Friday, June 5, 2009

The Significance of June 4

One day my husband randomly said that, "I am becoming more Asian," over some very bizarre (totally NON-Asian thing). Regardless, unless he understands the significance of June 4, he is definitely not becoming more Asian (well, Chinese).

Web-savvy & cynical: China's youth since Tiananmen - Yahoo! News

For those of us who had "lived through" June 4, albeit in the far away land called the US of A, it is very sad to see the new generation in China growing up without the slightest idea of what it is about.

"Young kids like us are maybe just more into popular entertainment like Korean soap operas. ... Very few people really care about that other stuff," says Lucifer, before mounting the stage at a Beijing club to belt out "Rock 'N Roll for Money and Sex."

Tiananmen veterans read the reaction as apathy and lament it.

"All those magnificent ideals have been replaced by the practical pursuit of self-centered comforts," says Bao Tong, former secretary to Zhao Ziyang, the Communist Party leader deposed for sympathizing with the 1989 protesters. "The leaders today don't want young people to think."

According to Bao, 76, China's youth are in the arms of the government being fed candy. They could continue this way if the economy remains strong and the government distributes wealth more equitably, he says, but he doesn't think either is likely.


Wu contends that China's youth know more than they let on, and while they tend to be fiercely proud of their country they are also highly critical of their government. He calls them "a double-edged sword with no handle," because their opinions cut in many directions and are not guided by any single ideology or organization.

Xiaoguang, the boy born that June 4, bears out the theory. He criticizes the United States for the "inadequate apology" it made after a mid-air collision between an American spy plane and a Chinese fighter jet in 2001. He is angry at CNN for allegedly exaggerating Chinese military brutality against Tibetan rioters last year. Both views parrot the government. Later though, he scoffs at classmates keen to join the Communist Party and grouses about corruption.

His convictions are worn loosely, like a fashion, and have not translated into action. Like many Chinese people today, he appears satisfied with his hobbies, pop culture and other distractions.
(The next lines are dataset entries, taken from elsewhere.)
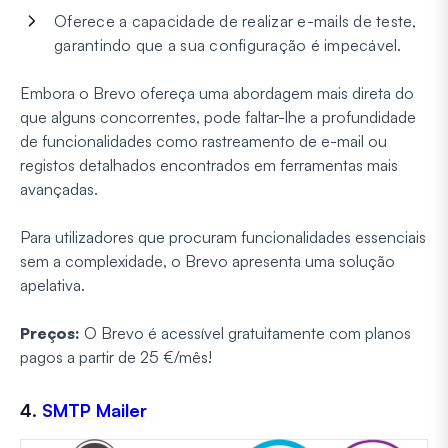
Oferece a capacidade de realizar e-mails de teste,
garantindo que a sua configuração é impecável.
Embora o Brevo ofereça uma abordagem mais direta do
que alguns concorrentes, pode faltar-lhe a profundidade
de funcionalidades como rastreamento de e-mail ou
registos detalhados encontrados em ferramentas mais
avançadas.
Para utilizadores que procuram funcionalidades essenciais
sem a complexidade, o Brevo apresenta uma solução
apelativa.
Preços:
O Brevo é acessível gratuitamente com planos
pagos a partir de 25 €/mês!
4.
SMTP Mailer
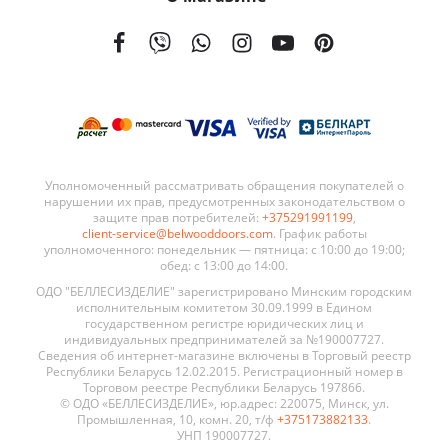
На сегодняшний день мы поставляем наши двери в 21 страну мира. География поставок BELWOODDOORS постоянно расширяется. Качество наших дверей, а также выгодные условия сотрудничества являются ключевыми элементами в развитии нашей сети.
Уполномоченный рассматривать обращения покупателей о
нарушении их прав, предусмотренных законодательством о
защите прав потребителей:
+375291991199
,
client-service@belwooddoors.com
. График работы
уполномоченного: понедельник — пятница: с 10:00 до 19:00;
обед: с 13:00 до 14:00.
ОДО "БЕЛЛЕСИЗДЕЛИЕ" зарегистрировано Минским городским
исполнительным комитетом 30.09.1999 в Едином
государственном регистре юридических лиц и
индивидуальных предпринимателей за №190007727.
Сведения об интернет-магазине включены в Торговый реестр
Республики Беларусь 12.02.2015. Регистрационный номер в
Торговом реестре Республики Беларусь 197866.
© ОДО «БЕЛЛЕСИЗДЕЛИЕ», юр.адрес: 220075, Минск, ул.
Промышленная, 10, комн. 20, т/ф
+375173882133
.
УНП 190007727.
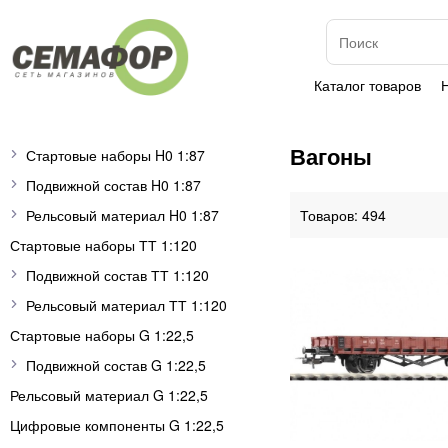
Каталог товаров
Вагоны
Стартовые наборы H0 1:87
Подвижной состав H0 1:87
Рельсовый материал H0 1:87
494
Стартовые наборы ТТ 1:120
Подвижной состав ТТ 1:120
Рельсовый материал ТТ 1:120
Стартовые наборы G 1:22,5
Подвижной состав G 1:22,5
Рельсовый материал G 1:22,5
Цифровые компоненты G 1:22,5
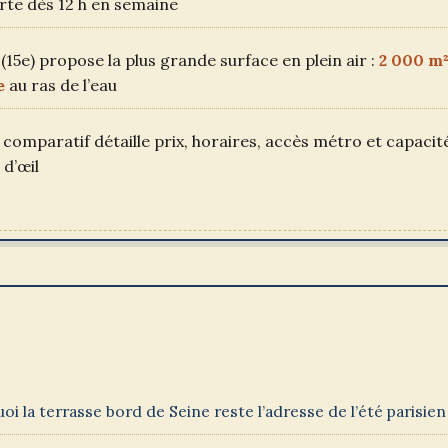
erte dès 12 h en semaine
(15e) propose la plus grande surface en plein air :
2 000 m²
e
au ras de l’eau
comparatif détaille prix, horaires, accès métro et capacit
 d’œil
oi la terrasse bord de Seine reste l’adresse de l’été parisien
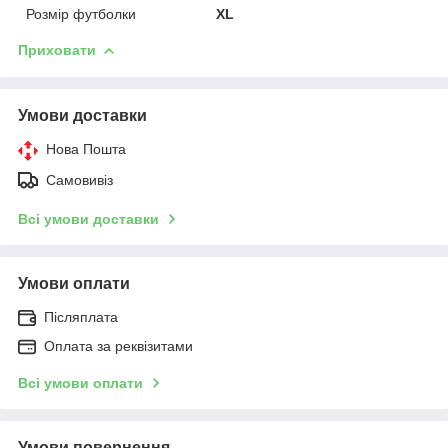
Розмір футболки
XL
Приховати
Умови доставки
Нова Пошта
Самовивіз
Всі умови доставки
Умови оплати
Післяплата
Оплата за реквізитами
Всі умови оплати
Умови повернення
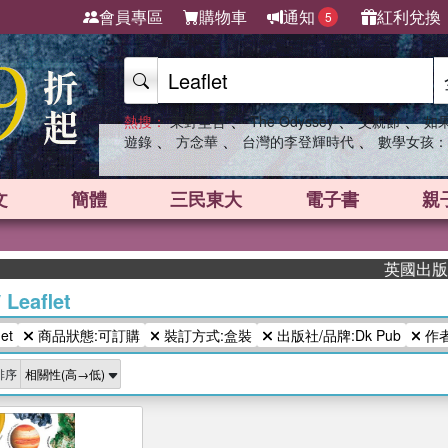
會員專區
購物車
通知
紅利兌換
5
、
、
、
熱搜：
東野圭吾
The Odyssey
父親節
如
、
、
、
遊錄
方念華
台灣的李登輝時代
數學女孩：
文
簡體
三民東大
電子書
親
英國出版界指
/
Leaflet
et
商品狀態:可訂購
裝訂方式:盒裝
出版社/品牌:Dk Pub
作者
排序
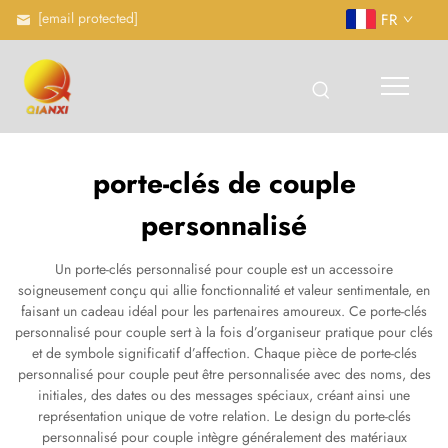
[email protected]
FR
porte-clés de couple
personnalisé
Un porte-clés personnalisé pour couple est un accessoire
soigneusement conçu qui allie fonctionnalité et valeur sentimentale, en
faisant un cadeau idéal pour les partenaires amoureux. Ce porte-clés
personnalisé pour couple sert à la fois d’organiseur pratique pour clés
et de symbole significatif d’affection. Chaque pièce de porte-clés
personnalisé pour couple peut être personnalisée avec des noms, des
initiales, des dates ou des messages spéciaux, créant ainsi une
représentation unique de votre relation. Le design du porte-clés
personnalisé pour couple intègre généralement des matériaux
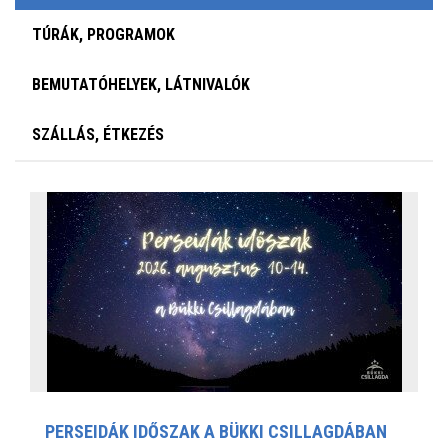
TÚRÁK, PROGRAMOK
BEMUTATÓHELYEK, LÁTNIVALÓK
SZÁLLÁS, ÉTKEZÉS
PERSEIDÁK IDŐSZAK A BÜKKI CSILLAGDÁBAN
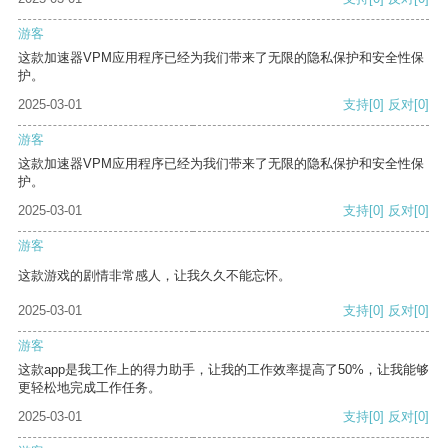
游客
这款加速器VPM应用程序已经为我们带来了无限的隐私保护和安全性保
护。
2025-03-01
支持
[0]
反对
[0]
游客
这款加速器VPM应用程序已经为我们带来了无限的隐私保护和安全性保
护。
2025-03-01
支持
[0]
反对
[0]
游客
这款游戏的剧情非常感人，让我久久不能忘怀。
2025-03-01
支持
[0]
反对
[0]
游客
这款app是我工作上的得力助手，让我的工作效率提高了50%，让我能够
更轻松地完成工作任务。
2025-03-01
支持
[0]
反对
[0]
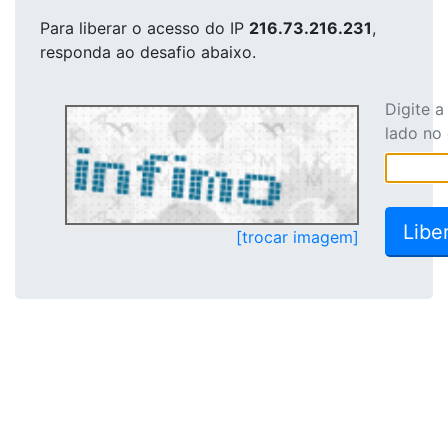
Para liberar o acesso
do IP
216.73.216.231
,
responda ao desafio abaixo.
Digite 
lado no
[trocar imagem]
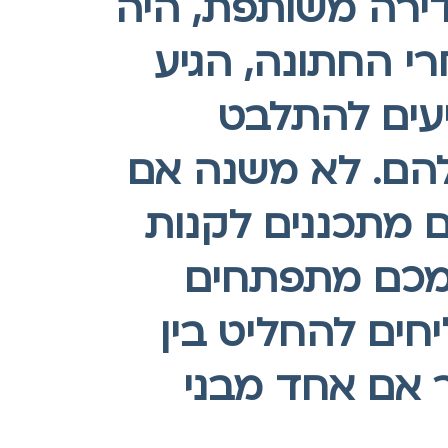
דירה משותפת, היה
שיו, אחרי החתונה, הגיע
יעים להתלבט
להם. לא משנה אם
ם מתכננים לקנות
צמכם מתפתחים
ים להחליט בין
 אם אחד מבני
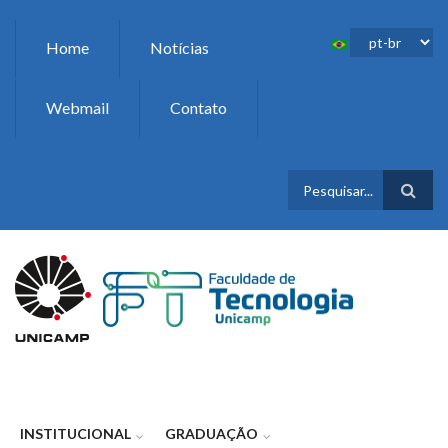
Pular para o conteúdo principal
Home
Notícias
Webmail
Contato
FORMULÁR
DE BUSCA
INSTITUCIONAL
GRADUAÇÃO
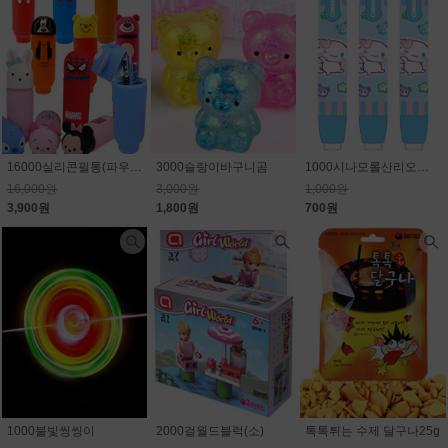
16000실리콘필통(파우치)_캐릭터 랜덤(마블,스티치,디즈니)75.6% 할인
3000슬랑이바구니곰
1000시나모롤산리오노크식지우개
16,000원
3,000원
1,000원
3,900원
1,800원
700원
1000불빛씽씽이
2000걸월드블럭(소)
톡톡튀는 수제 달구나25g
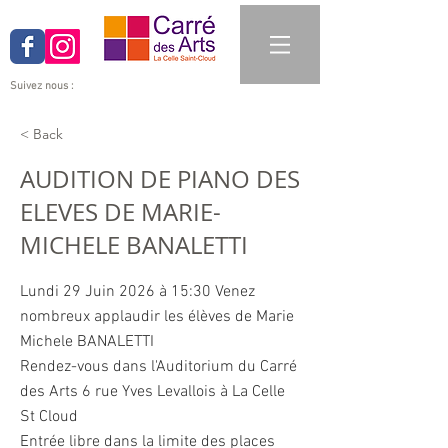
Suivez nous :
< Back
AUDITION DE PIANO DES
ELEVES DE MARIE-
MICHELE BANALETTI
Lundi 29 Juin 2026 à 15:30 Venez
nombreux applaudir les élèves de Marie
Michele BANALETTI
Rendez-vous dans l'Auditorium du Carré
des Arts 6 rue Yves Levallois à La Celle
St Cloud
Entrée libre dans la limite des places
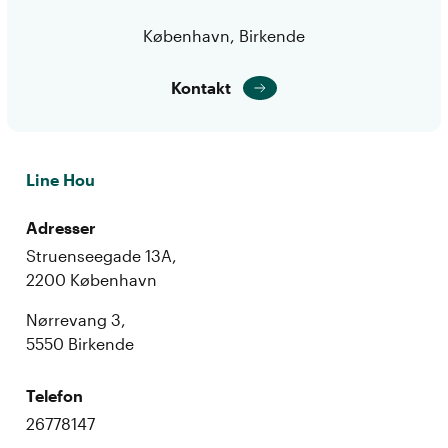
København, Birkende
Kontakt
Line Hou
Adresser
Struenseegade 13A,
2200 København
Nørrevang 3,
5550 Birkende
Telefon
26778147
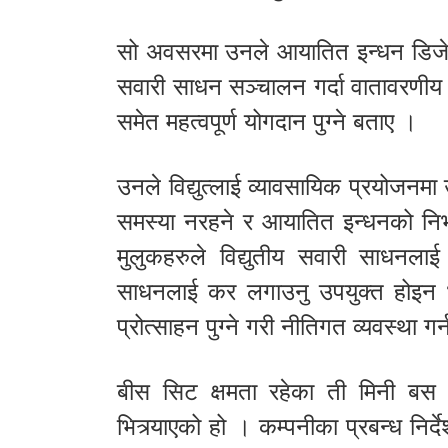
सो अवसरमा उनले आयातित इन्धन डिजेल र 
सवारी साधन सञ्चालन गर्दा वातावरणीय स्
समेत महत्वपूर्ण योगदान पुग्ने बताए ।
उनले विद्युत्लाई व्यावसायिक प्रयोजनम
समस्या नरहने र आयातित इन्धनको निर्
मुलुकहरुले विद्युतीय सवारी साधनलाई
साधनलाई कर लगाउनु उपयुक्त होइन भन्द
प्रोत्साहन पुग्ने गरी नीतिगत व्यवस्था 
बीस सिट क्षमता रहेका ती मिनी बस 
भित्र्याएको हो । कम्पनीका प्रबन्ध नि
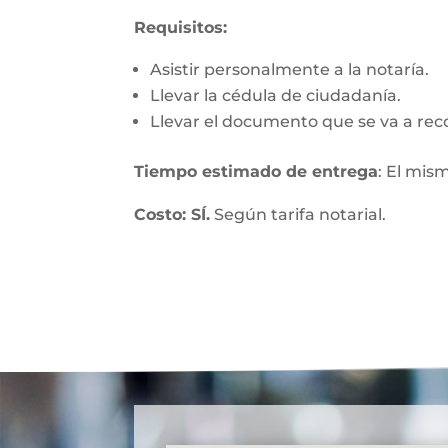
Requisitos:
Asistir personalmente a la notaría.
Llevar la cédula de ciudadanía.
Llevar el documento que se va a rec
Tiempo estimado de entrega
: El mis
Costo: SÍ.
Según tarifa notarial.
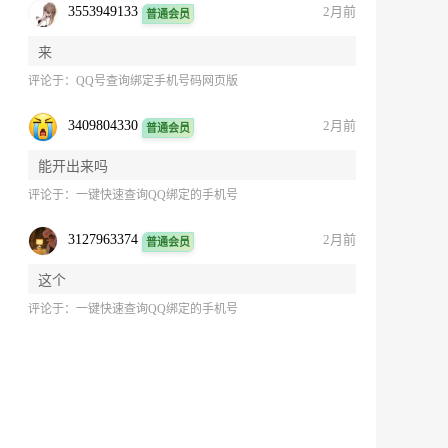
3553949133
2月前
普通会员
来
评论于：
QQ号查询绑定手机号码网页版
3409804330
2月前
普通会员
能开出来吗
评论于：
一键快速查询QQ绑定的手机号
3127963374
2月前
普通会员
这个
评论于：
一键快速查询QQ绑定的手机号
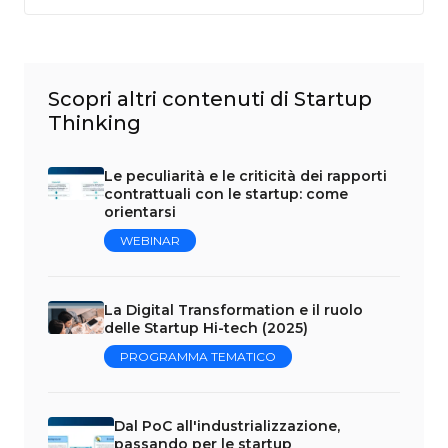
Scopri altri contenuti di Startup
Thinking
Le peculiarità e le criticità dei rapporti
contrattuali con le startup: come
orientarsi
WEBINAR
La Digital Transformation e il ruolo
delle Startup Hi-tech (2025)
PROGRAMMA TEMATICO
Dal PoC all'industrializzazione,
passando per le startup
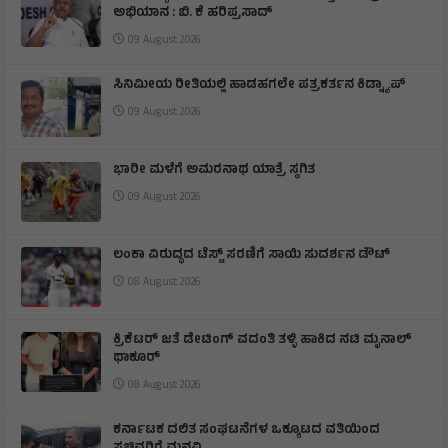
ಅಭಿಯಾನ : ಬಿ. ಕೆ ಹರಿಪ್ರಸಾದ್
09 August 2026
ಸಿನಿಮೀಯ ರೀತಿಯಲ್ಲಿ ಹಾಡಹಗಲೇ ಪತ್ರಕರ್ತನ ಕಿಡ್ನ್ಯಾಪ್
09 August 2026
ಭಾರೀ ಮಳೆಗೆ ಅಮರನಾಥ ಯಾತ್ರೆ ಸ್ಥಗಿತ
09 August 2026
ಲಂಕಾ ವಿರುದ್ಧದ ಟೆಸ್ಟ್ ಸರಣಿಗೆ ಸಾಯಿ ಸುದರ್ಶನ ಡೌಟ್
08 August 2026
ಕ್ರಿಕೆಟರ್ ಜತೆ ಡೇಟಿಂಗ್ ವದಂತಿ ತಳ್ಳಿ ಹಾಕಿದ ನಟಿ ಮೃನಾಲ್
ಥಾಕೂರ್
08 August 2026
ಕರ್ನಾಟಕ ದಲಿತ ಸಂಘಟನೆಗಳ ಒಕ್ಕೂಟದ ವತಿಯಿಂದ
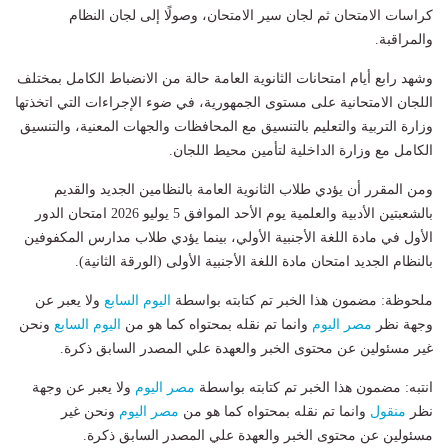
كراسات الامتحان ثم لجان سير الامتحان، وصولًا إلى لجان النظام
والمراقبة.
وشهد رابع أيام امتحانات الثانوية العامة حالة من الانضباط الكامل بمختلف
اللجان الامتحانية على مستوى الجمهورية، في ضوء الإجراءات التي اتخذتها
وزارة التربية والتعليم بالتنسيق مع المحافظات والجهات المعنية، والتنسيق
الكامل مع وزارة الداخلية لتأمين محيط اللجان.
ومن المقرر أن يؤدي طلاب الثانوية العامة بالنظامين الجديد والقديم
بالشعبتين الأدبية والعلمية يوم الأحد الموافق 5 يوليو 2026 امتحان الدور
الأول في مادة اللغة الأجنبية الأولي، بينما يؤدي طلاب مدارس المكفوفين
بالنظام الجديد امتحان مادة اللغة الأجنبية الأولى (الورقة الثانية).
ملحوظة: مضمون هذا الخبر تم كتابته بواسطة
اليوم السابع
ولا يعبر عن
وجهة نظر
مصر اليوم
وانما تم نقله بمحتواه كما هو من
اليوم السابع
ونحن
غير مسئولين عن محتوى الخبر والعهدة علي المصدر السابق ذكرة.
انتبه: مضمون هذا الخبر تم كتابته بواسطة
مصر اليوم
ولا يعبر عن وجهة
نظر
منقول
وانما تم نقله بمحتواه كما هو من
مصر اليوم
ونحن غير
مسئولين عن محتوى الخبر والعهدة علي المصدر السابق ذكرة.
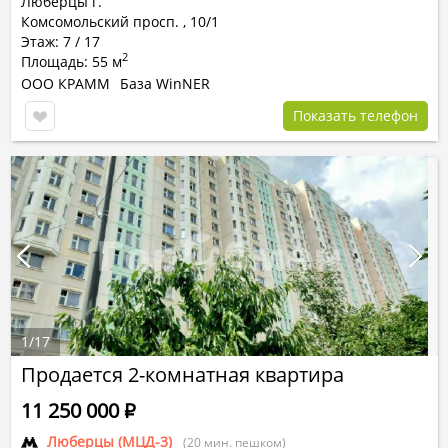
Люберцы г.
Комсомольский просп.
,
10/1
Этаж: 7 / 17
2
Площадь: 55 м
ООО КРАММ
База WinNER
Показать телефон
1
/
17
Продается 2-комнатная квартира
11 250 000
Р
Люберцы (МЦД-3)
(20 мин. пешком)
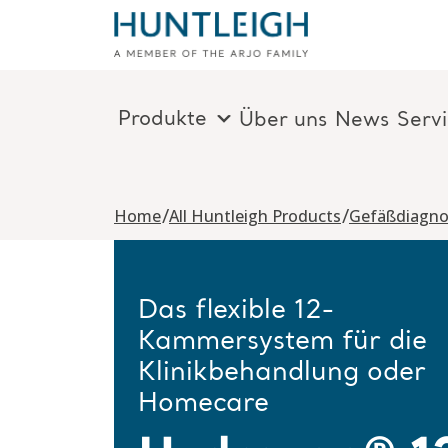
Produkte
Über uns
News
Serv
Skip to content
/
/
Home
All Huntleigh Products
Gefäßdiagno
Das flexible 12-
Kammersystem für die
Klinikbehandlung oder
Homecare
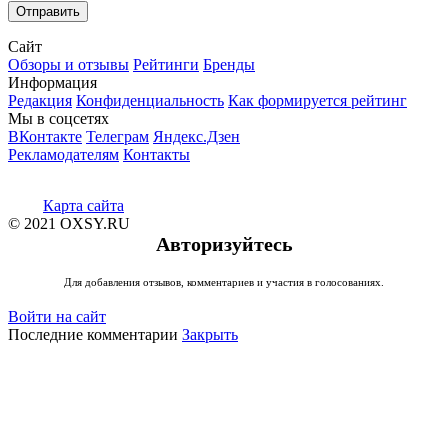
Сайт
Обзоры и отзывы
Рейтинги
Бренды
Информация
Редакция
Конфиденциальность
Как формируется рейтинг
Мы в соцсетях
ВКонтакте
Телеграм
Яндекс.Дзен
Рекламодателям
Контакты
Карта сайта
© 2021 OXSY.RU
Авторизуйтесь
Для добавления отзывов, комментариев и участия в голосованиях.
Войти на сайт
Последние комментарии
Закрыть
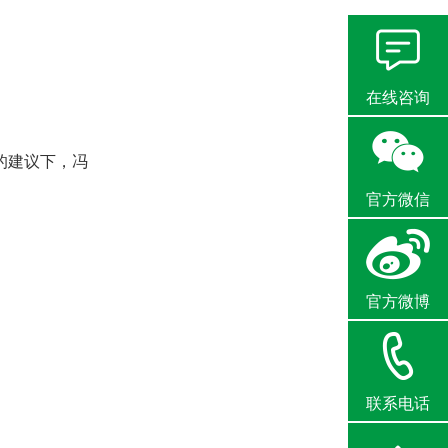
在线咨询
的建议下，冯
官方微信
官方微博
联系电话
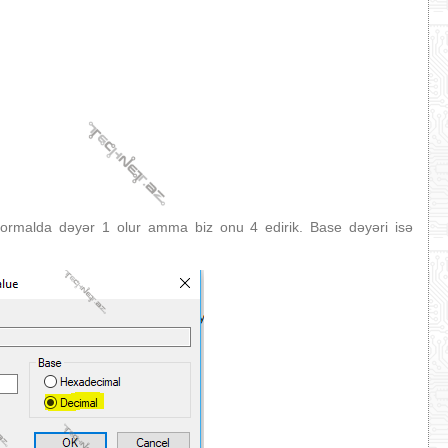
. Normalda dəyər 1 olur amma biz onu 4 edirik. Base dəyəri isə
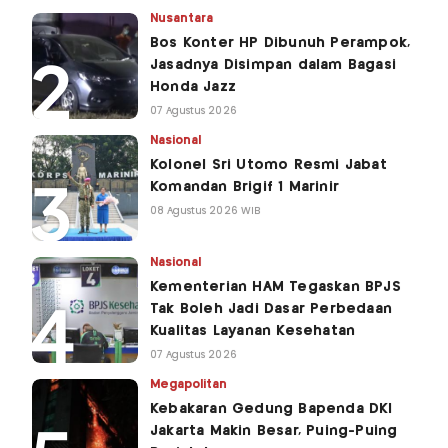
Nusantara
Bos Konter HP Dibunuh Perampok,
Jasadnya Disimpan dalam Bagasi
Honda Jazz
07 Agustus 2026
Nasional
Kolonel Sri Utomo Resmi Jabat
Komandan Brigif 1 Marinir
08 Agustus 2026 WIB
Nasional
Kementerian HAM Tegaskan BPJS
Tak Boleh Jadi Dasar Perbedaan
Kualitas Layanan Kesehatan
07 Agustus 2026
Megapolitan
Kebakaran Gedung Bapenda DKI
Jakarta Makin Besar, Puing-Puing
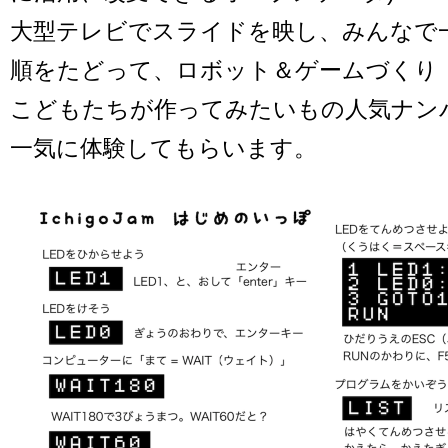
大型テレビでスライドを映し、みんなで
順をたどって、ロボット＆ゲームづくり
こどもたちが作ってみたいもの人気ナン
一気に体験してもらいます。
The China government had obviously done an awesome job in keeping the new generation apathetic about politics. But can we blame the young today? After all, nobody likes to live in political upheavals by choice (except perhaps for a few lunatics and power mongers). In the end, what do us peasants/peons want? Stability in life -- a cozy job, financial stability, raising a family. In the era when the quality of live continues to improve in China, why would anything even think about risking all they have for a political reform?